----- The data
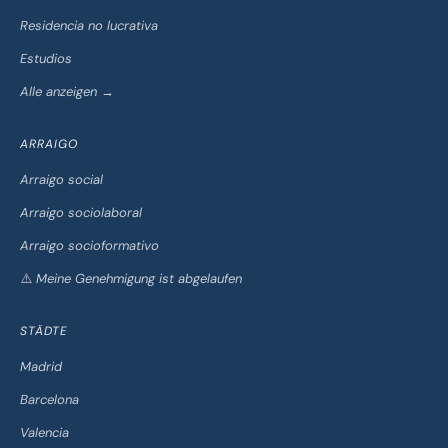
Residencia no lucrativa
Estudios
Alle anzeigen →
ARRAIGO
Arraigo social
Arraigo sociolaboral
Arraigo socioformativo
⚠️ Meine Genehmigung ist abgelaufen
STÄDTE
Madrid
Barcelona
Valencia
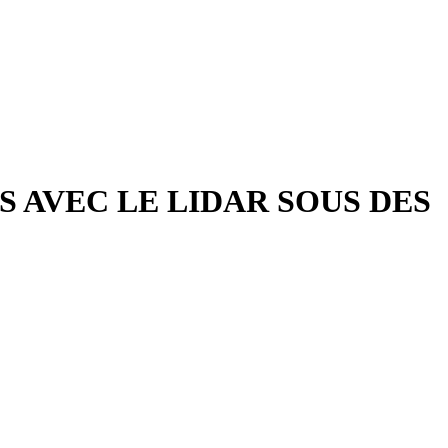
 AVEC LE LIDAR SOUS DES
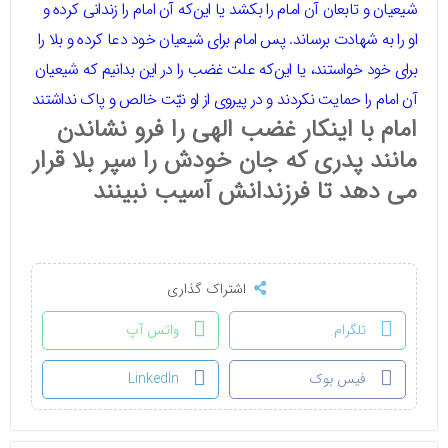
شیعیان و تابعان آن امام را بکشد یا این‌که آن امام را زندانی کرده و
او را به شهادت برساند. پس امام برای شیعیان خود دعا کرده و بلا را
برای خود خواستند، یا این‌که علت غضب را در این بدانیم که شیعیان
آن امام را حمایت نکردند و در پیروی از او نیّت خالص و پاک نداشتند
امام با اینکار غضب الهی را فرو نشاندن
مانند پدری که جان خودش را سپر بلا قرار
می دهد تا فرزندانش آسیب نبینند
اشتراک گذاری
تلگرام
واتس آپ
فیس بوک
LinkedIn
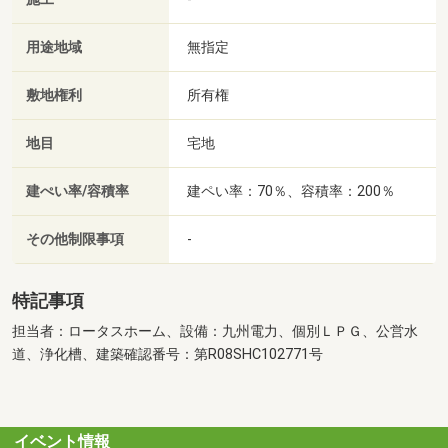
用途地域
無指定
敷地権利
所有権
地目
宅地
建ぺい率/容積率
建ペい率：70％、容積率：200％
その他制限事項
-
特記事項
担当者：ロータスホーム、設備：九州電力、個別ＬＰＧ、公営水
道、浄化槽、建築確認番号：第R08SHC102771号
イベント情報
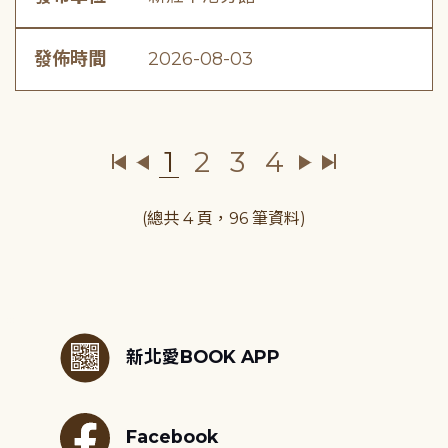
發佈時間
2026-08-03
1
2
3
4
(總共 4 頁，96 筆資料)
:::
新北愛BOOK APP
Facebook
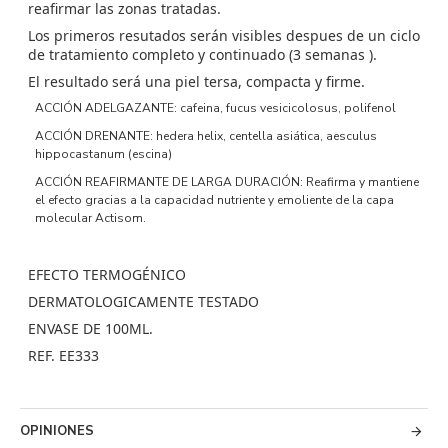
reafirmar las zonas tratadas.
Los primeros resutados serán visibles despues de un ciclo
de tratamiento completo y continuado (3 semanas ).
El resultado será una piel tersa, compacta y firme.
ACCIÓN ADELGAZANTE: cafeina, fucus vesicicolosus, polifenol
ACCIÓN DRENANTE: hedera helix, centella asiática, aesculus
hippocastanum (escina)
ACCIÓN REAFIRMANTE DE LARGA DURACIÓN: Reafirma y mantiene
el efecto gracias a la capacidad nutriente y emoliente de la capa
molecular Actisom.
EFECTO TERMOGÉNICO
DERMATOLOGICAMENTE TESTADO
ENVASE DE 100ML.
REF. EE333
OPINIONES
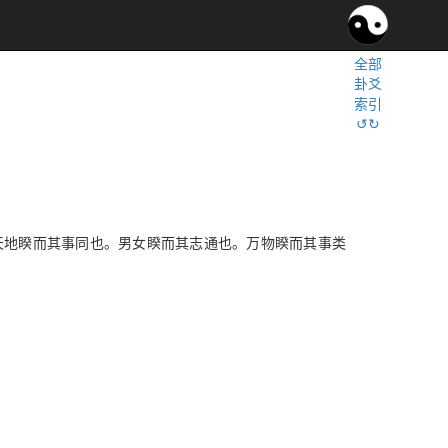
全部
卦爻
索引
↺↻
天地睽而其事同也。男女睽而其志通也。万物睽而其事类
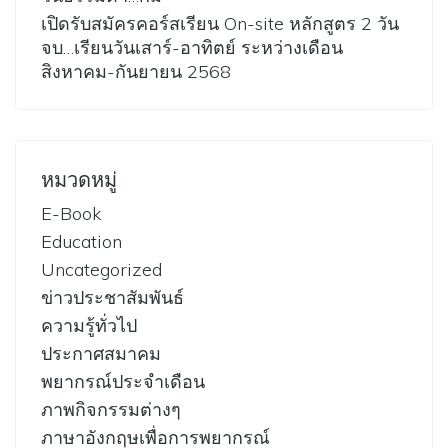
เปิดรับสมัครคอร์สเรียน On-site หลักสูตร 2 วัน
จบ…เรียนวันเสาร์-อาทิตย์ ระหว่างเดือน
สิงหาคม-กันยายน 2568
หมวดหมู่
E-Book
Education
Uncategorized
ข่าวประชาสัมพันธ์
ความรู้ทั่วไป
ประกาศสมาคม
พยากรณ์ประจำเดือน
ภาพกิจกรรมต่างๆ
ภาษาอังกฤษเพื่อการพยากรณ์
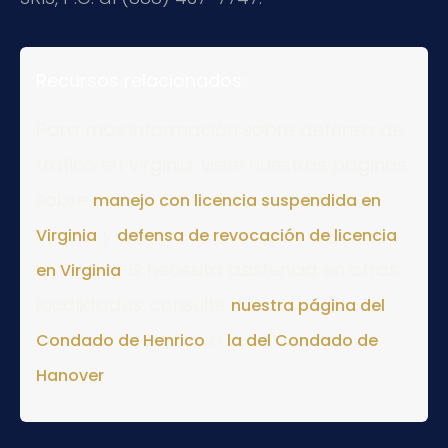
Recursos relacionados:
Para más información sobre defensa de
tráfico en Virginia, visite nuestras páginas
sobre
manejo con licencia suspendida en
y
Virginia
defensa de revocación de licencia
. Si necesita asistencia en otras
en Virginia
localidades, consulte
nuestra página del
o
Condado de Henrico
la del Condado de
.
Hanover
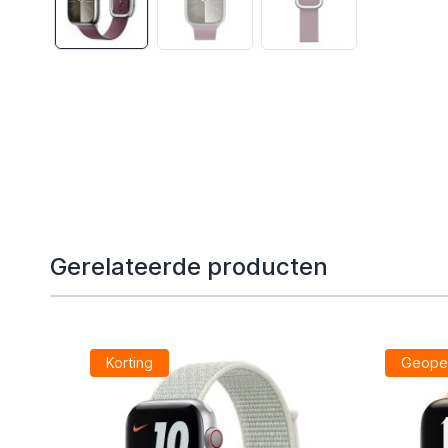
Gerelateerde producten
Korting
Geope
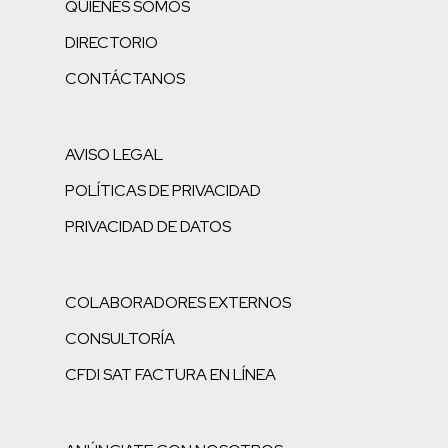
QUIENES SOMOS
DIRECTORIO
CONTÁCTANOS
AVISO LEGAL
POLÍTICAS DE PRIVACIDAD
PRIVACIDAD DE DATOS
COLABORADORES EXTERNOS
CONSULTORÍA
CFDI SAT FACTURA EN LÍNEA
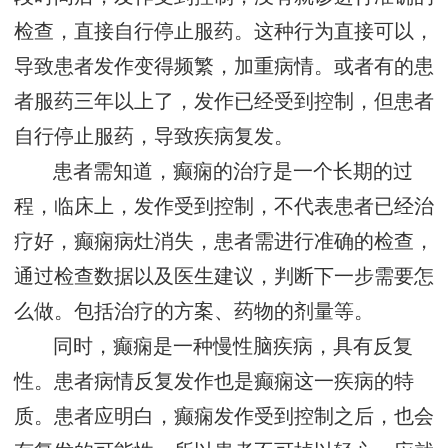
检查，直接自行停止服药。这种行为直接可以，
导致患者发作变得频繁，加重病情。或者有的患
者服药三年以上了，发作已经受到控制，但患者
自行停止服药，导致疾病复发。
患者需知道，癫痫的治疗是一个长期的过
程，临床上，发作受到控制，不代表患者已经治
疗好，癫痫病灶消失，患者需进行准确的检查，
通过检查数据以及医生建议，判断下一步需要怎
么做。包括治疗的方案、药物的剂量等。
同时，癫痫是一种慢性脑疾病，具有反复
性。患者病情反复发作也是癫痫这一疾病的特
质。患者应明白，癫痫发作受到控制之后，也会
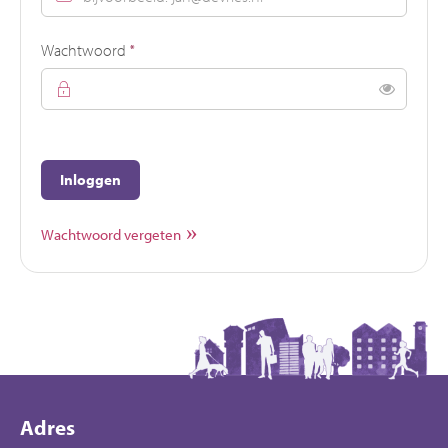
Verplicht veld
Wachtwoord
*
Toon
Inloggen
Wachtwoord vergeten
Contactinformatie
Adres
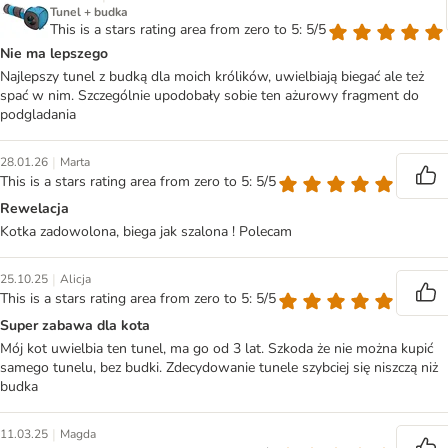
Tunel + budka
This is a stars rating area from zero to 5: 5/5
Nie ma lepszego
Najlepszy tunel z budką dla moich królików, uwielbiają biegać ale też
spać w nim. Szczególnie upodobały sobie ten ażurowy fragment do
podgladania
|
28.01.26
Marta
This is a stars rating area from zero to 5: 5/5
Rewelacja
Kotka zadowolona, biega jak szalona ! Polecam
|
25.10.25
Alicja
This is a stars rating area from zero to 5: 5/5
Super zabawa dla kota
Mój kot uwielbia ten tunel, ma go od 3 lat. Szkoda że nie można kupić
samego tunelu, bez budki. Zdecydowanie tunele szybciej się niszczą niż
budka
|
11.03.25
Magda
----------
[Exercise requirements] Retype the records above exactly, and keep any picture out of what you write.

[Solution to the problem]
Residencia no lucrativa
Estudios
Alle anzeigen →
ARRAIGO
Arraigo social
Arraigo sociolaboral
Arraigo socioformativo
⚠️ Meine Genehmigung ist abgelaufen
STÄDTE
Madrid
Barcelona
Valencia
 AVEC LE LIDAR SOUS DES
شیعیان و تابعان آن امام را بکشد یا این‌که آن امام را زندانی کرده و
او را به شهادت برساند. پس امام برای شیعیان خود دعا کرده و بلا را
برای خود خواستند، یا این‌که علت غضب را در این بدانیم که شیعیان
آن امام را حمایت نکردند و در پیروی از او نیّت خالص و پاک نداشتند
امام با اینکار غضب الهی را فرو نشاندن
مانند پدری که جان خودش را سپر بلا قرار
می دهد تا فرزندانش آسیب نبینند
اشتراک گذاری
تلگرام
واتس آپ
فیس بوک
LinkedIn
用途地域
無指定
敷地権利
所有権
地目
宅地
建ぺい率/容積率
建ペい率：70％、容積率：200％
その他制限事項
-
特記事項
担当者：ロータスホーム、設備：九州電力、個別ＬＰＧ、公営水
道、浄化槽、建築確認番号：第R08SHC102771号
イベント情報
發佈時間
2026-08-03
1
2
3
4
(總共 4 頁，96 筆資料)
:::
新北愛BOOK APP
Facebook
reafirmar las zonas tratadas.
Los primeros resutados serán visibles despues de un ciclo
de tratamiento completo y continuado (3 semanas ).
El resultado será una piel tersa, compacta y firme.
ACCIÓN ADELGAZANTE: cafeina, fucus vesicicolosus, polifenol
ACCIÓN DRENANTE: hedera helix, centella asiática, aesculus
hippocastanum (escina)
ACCIÓN REAFIRMANTE DE LARGA DURACIÓN: Reafirma y mantiene
el efecto gracias a la capacidad nutriente y emoliente de la capa
molecular Actisom.
EFECTO TERMOGÉNICO
DERMATOLOGICAMENTE TESTADO
ENVASE DE 100ML.
REF. EE333
OPINIONES
全部
卦爻
索引
↺↻
天地睽而其事同也。男女睽而其志通也。万物睽而其事类
เปิดรับสมัครคอร์สเรียน On-site หลักสูตร 2 วัน
จบ…เรียนวันเสาร์-อาทิตย์ ระหว่างเดือน
สิงหาคม-กันยายน 2568
หมวดหมู่
E-Book
Education
Uncategorized
ข่าวประชาสัมพันธ์
ความรู้ทั่วไป
ประกาศสมาคม
พยากรณ์ประจำเดือน
ภาพกิจกรรมต่างๆ
ภาษาอังกฤษเพื่อการพยากรณ์
Recursos relacionados:
Para más información sobre defensa de
tráfico en Virginia, visite nuestras páginas
sobre
manejo con licencia suspendida en
y
Virginia
defensa de revocación de licencia
. Si necesita asistencia en otras
en Virginia
localidades, consulte
nuestra página del
o
Condado de Henrico
la del Condado de
.
Hanover
Gerelateerde producten
Korting
Geope
QUIENES SOMOS
DIRECTORIO
CONTÁCTANOS
AVISO LEGAL
POLÍTICAS DE PRIVACIDAD
PRIVACIDAD DE DATOS
COLABORADORES EXTERNOS
CONSULTORÍA
CFDI SAT FACTURA EN LÍNEA
检查，直接自行停止服药。这种行为直接可以，
导致患者发作变得频繁，加重病情。或者有的患
者服药三年以上了，发作已经受到控制，但患者
自行停止服药，导致疾病复发。
患者需知道，癫痫的治疗是一个长期的过
程，临床上，发作受到控制，不代表患者已经治
疗好，癫痫病灶消失，患者需进行准确的检查，
通过检查数据以及医生建议，判断下一步需要怎
么做。包括治疗的方案、药物的剂量等。
同时，癫痫是一种慢性脑疾病，具有反复
性。患者病情反复发作也是癫痫这一疾病的特
质。患者应明白，癫痫发作受到控制之后，也会
Verplicht veld
Wachtwoord
*
Toon
Inloggen
Wachtwoord vergeten
Contactinformatie
Adres
Tunel + budka
This is a stars rating area from zero to 5: 5/5
Nie ma lepszego
Najlepszy tunel z budką dla moich królików, uwielbiają biegać ale też
spać w nim. Szczególnie upodobały sobie ten ażurowy fragment do
podgladania
|
28.01.26
Marta
This is a stars rating area from zero to 5: 5/5
Rewelacja
Kotka zadowolona, biega jak szalona ! Polecam
|
25.10.25
Alicja
This is a stars rating area from zero to 5: 5/5
Super zabawa dla kota
Mój kot uwielbia ten tunel, ma go od 3 lat. Szkoda że nie można kupić
samego tunelu, bez budki. Zdecydowanie tunele szybciej się niszczą niż
budka
|
11.03.25
Magda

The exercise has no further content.